Conversely, Mira represents an extremely high risk undertaking for Harlequin with significantly higher costs for production, distribution and marketing. A single-title novel is a unique product, which requires a publisher to generate higher per-unit sales volumes; create individual design, marketing and promotion campaigns; and provide higher returns to authors and third parties. Production changes, at least in terms of product dimensions, could have significant unforeseen impacts on the economies of scale currently enjoyed within the production and distribution supply chains.
If Mira is to compete with existing single- title publishers, long-term author contracts, royalties and advances could put extreme financial pressure on Harlequin and represent a significant level of investment, which may or may not be realizable in the long-term. Therefore, the failure of a single-title novel to achieve break-even sales targets has far-reaching consequences; and can seriously damage reputations upon which future sales would depend. Nevertheless, the most significant threat to the success of Mira is its potential in the US market.
The truce with Simon & Schuster achieved at the end of he Romance Wars may not be sustainable, it Harlequin launches Mira in direct competition with S&S in single-title publishing. This situation would be especially difficult given that Harlequin is entirely dependent on S&S for distribution of its series titles within the US market, and its lack of experience with mainstream retailing avenues. By pursuing Mira, Harlequin risks losing a highly efficient and profitable relationship with S&S and having to completely redevelop its distribution chain within the US.

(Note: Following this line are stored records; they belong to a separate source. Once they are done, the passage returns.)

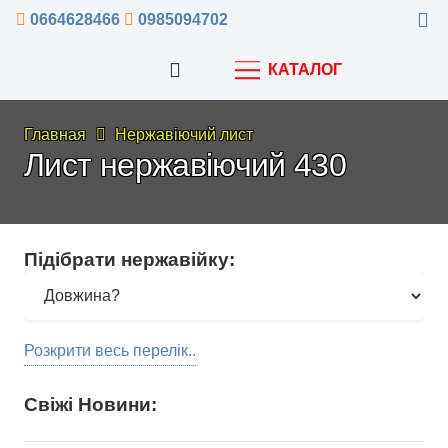
0664628466
0985094702
КАТАЛОГ
Главная
Нержавіючий лист
Лист нержавіючий 430
Підібрати нержавійку:
Розкрити весь перелік..
Свіжі Новини:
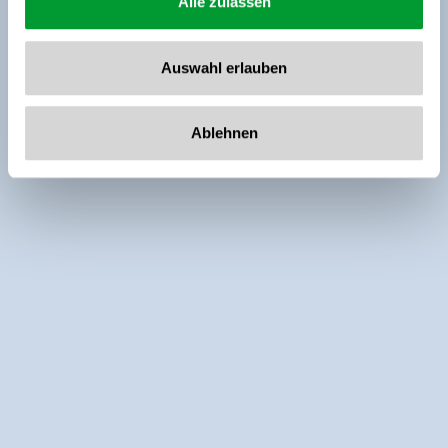
Alle zulassen
Auswahl erlauben
Ablehnen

Upon consideration, Harlequin has the resources and capabilities it needs in order to succeed with Mira. Although the company currently has a different business model, it has the same basic components and critical resources necessary to create and manufacture the product. The author/editor base that Harlequin has at its disposal represents a considerable asset, and somewhat mitigates the risk of talent selection and development that can be associated with single-title novels.
Historic market positioning and the reputation of Harlequin as a romance series publisher may overshadow attempts to create the Mira brand; but Harlequin has reached the point where it must expand beyond the romance genre. The direct-to-reader sales, marketing and distribution mechanisms would require few adjustments or adaptations, and would provide Harlequin with an ideal test market from which to make the leap into the mainstream.

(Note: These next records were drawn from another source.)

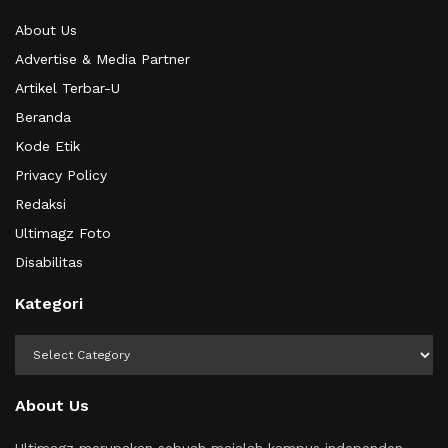
About Us
Advertise & Media Partner
Artikel Terbar-U
Beranda
Kode Etik
Privacy Policy
Redaksi
Ultimagz Foto
Disabilitas
Kategori
Kategori
About Us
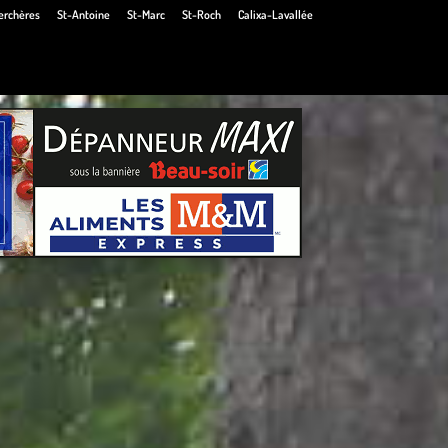
erchères
St-Antoine
St-Marc
St-Roch
Calixa-Lavallée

Existing production and distribution expertise would sustain development of Mira, while Harlequin spends time putting mainstream distribution mechanisms and publicity expertise into place. It is conceivable that successful single-title authors who published their early works with Harlequin could be convinced to return to Harlequin, depending on the financial incentives; but, this is a long-term question, governed by authors’ contractual obligations and the success of Mira in the short-term.
However, the back-list of novels created by successful authors who published their early works with Harlequin comprises an easily marketable, cost-effective and potentially profitable resource, that would enable Mira to capitalize on established reputations and in-direct publicity. The downside is that Mira may risk alienating or offending fans of established authors, by publishing works that did not meet reader expectations because of their quality or adherence to Harlequin conventions.